It wouldn't happen for another 10+ years anyway; I couldn't imagine having children in my twenties! :|


----------



## Emptyheart (Sep 15, 2009)

One day


----------



## UltraShy (Nov 8, 2003)

Don't have any & don't want to get any.


----------



## Scrub-Zero (Feb 9, 2004)

I'm not father material, even if I'm great with kids and they warm up to me real fast. I'm too ****ed up in the head to have my own kids.


----------



## dreamer222 (Jan 26, 2008)

I don't think so. Which is weird, because back when I was younger I actually did have a strong desire to have kids. I guess there are two reasons why I wouldn't want children though.

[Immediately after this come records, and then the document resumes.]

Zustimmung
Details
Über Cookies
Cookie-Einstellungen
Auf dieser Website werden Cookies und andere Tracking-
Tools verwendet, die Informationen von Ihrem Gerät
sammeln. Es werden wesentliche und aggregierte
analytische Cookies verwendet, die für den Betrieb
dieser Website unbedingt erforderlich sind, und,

For one thing, I wouldn't want them to inherit my "problems." For another, I've watched waaay too many episodes of Supernanny in my life.


----------



## meowgirl (Aug 24, 2009)

I don't want any kids, not because I don't like them, but because i don't want them to suffer:b they'll probably inherit all my sensitivities and i don't think i can bear that.


----------



## Hank Scorpio (Oct 28, 2008)

I'm morally opposed to reproduction.


----------



## tree1609 (May 22, 2009)

i really want kids and a family and all that. i have to find a man first though.


----------



## estse (Nov 18, 2003)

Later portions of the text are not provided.